Wireless technology seeking new market in healthcare
The doctor might say, “Take these two digital pills, and I’ll call you in the morning.”
Because of the growing sophistication of sensors and the existing wireless infrastructure of cell phones, Silicon Valley companies are ratcheting up their programs attending to the healthcare system’s expansion.
The Wall Street Journal talked to Andrew Thompson. “Hospitals are costly places,” he said. Thompson hopes his company can help keep people out of them.
His Silicon Valley start-up, Proteus Biomedical Inc., is testing a miniature digestible chip that attaches to conventional medication, sending a signal that confirms whether patients are taking their prescribed pills. A sensing device worn on the skin uses wireless technology to relay that information to doctors, along with readings about patients’ vital signs.
Thompson predicts the company’s technology will generate a wealth of new information about patients’ evolving conditions and the impact of drugs they take. Doctors might decide to intervene, for example, when they notice a heart patient is not sleeping well or is taking incorrect dosages, problems that could lead to congestive heart failure.
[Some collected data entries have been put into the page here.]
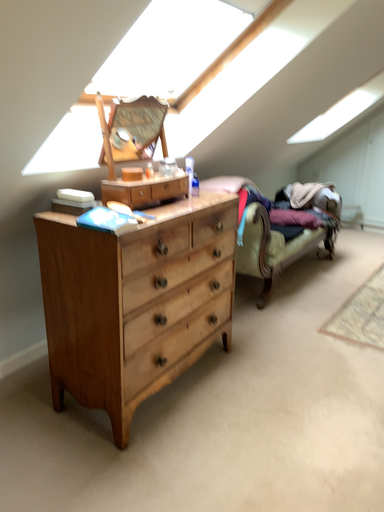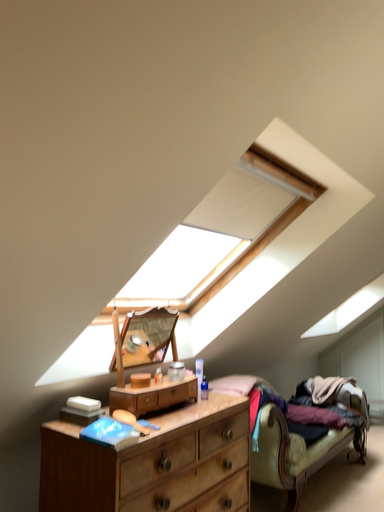 Question: How did the camera likely rotate when shooting the video?

Choices:
 (A) rotated upward
 (B) rotated downward

Answer: (A) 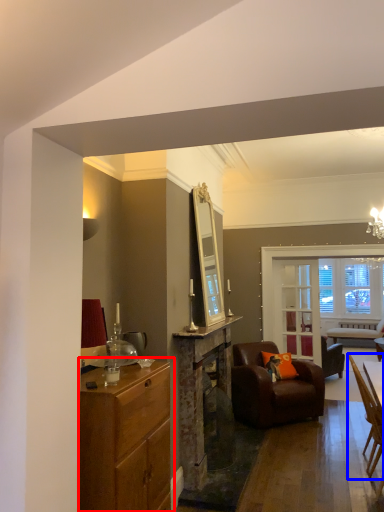 Question: Which object appears closest to the camera in this image, cabinetry (highlighted by a red box) or chair (highlighted by a blue box)?

Choices:
 (A) cabinetry
 (B) chair

Answer: (A)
“Wireless applications have the potential to change every one of these areas,” said Eric Topol, a cardiologist and genomics professor at Scripps Research Institute. Topol, who is also chief medical officer of the West Wireless Health Institute, a San Diego nonprofit research organization, cites a 2008 study that a coalition of companies and organizations distributed supporting health-care reform. It put annual savings from remote monitoring at $10.1 billion for U.S. sufferers of congestive heart failure, $6.1 billion for diabetes, and $4.9 billion for chronic obstructive pulmonary disease.
Using wireless technology has the potential to reduce costs in part because part of the infrastructure already is in place. With more than 4 billion cell phones sold to date, a large percentage of the world’s population has access to devices and networks that can send medical data to doctors.
Another factor is the advancing sophistication of sensors. Triage Wireless Inc., a San Diego-based start-up, is testing a wearable device for wirelessly measuring vital signs in hospital rooms including a long-sought ability to continuously measure blood pressure, rather than conducting spot checks by inflating a cuff around a patient’s arm.
Corventis Inc., of San Jose, Calif., is focusing on monitoring patients on the go using a Band-Aid-style sensor called PiiX that includes measurement of respiration, fluid status, and physical movements.
Chipmakers, seeing medical applications as a big new market, are racing to make such devices more capable and less expensive. Qualcomm Inc., known for its cellphone chips, is also developing low-power variants for wearable medical applications.
Intel Corp. has teams of researchers studying devices to help care for senior citizens at home, including what it calls a “magic carpet,” which is a mat with sensors to track how a patient moves. The goal is to gather data to prevent falls, a major cause of accidental deaths and a big contributor to health costs.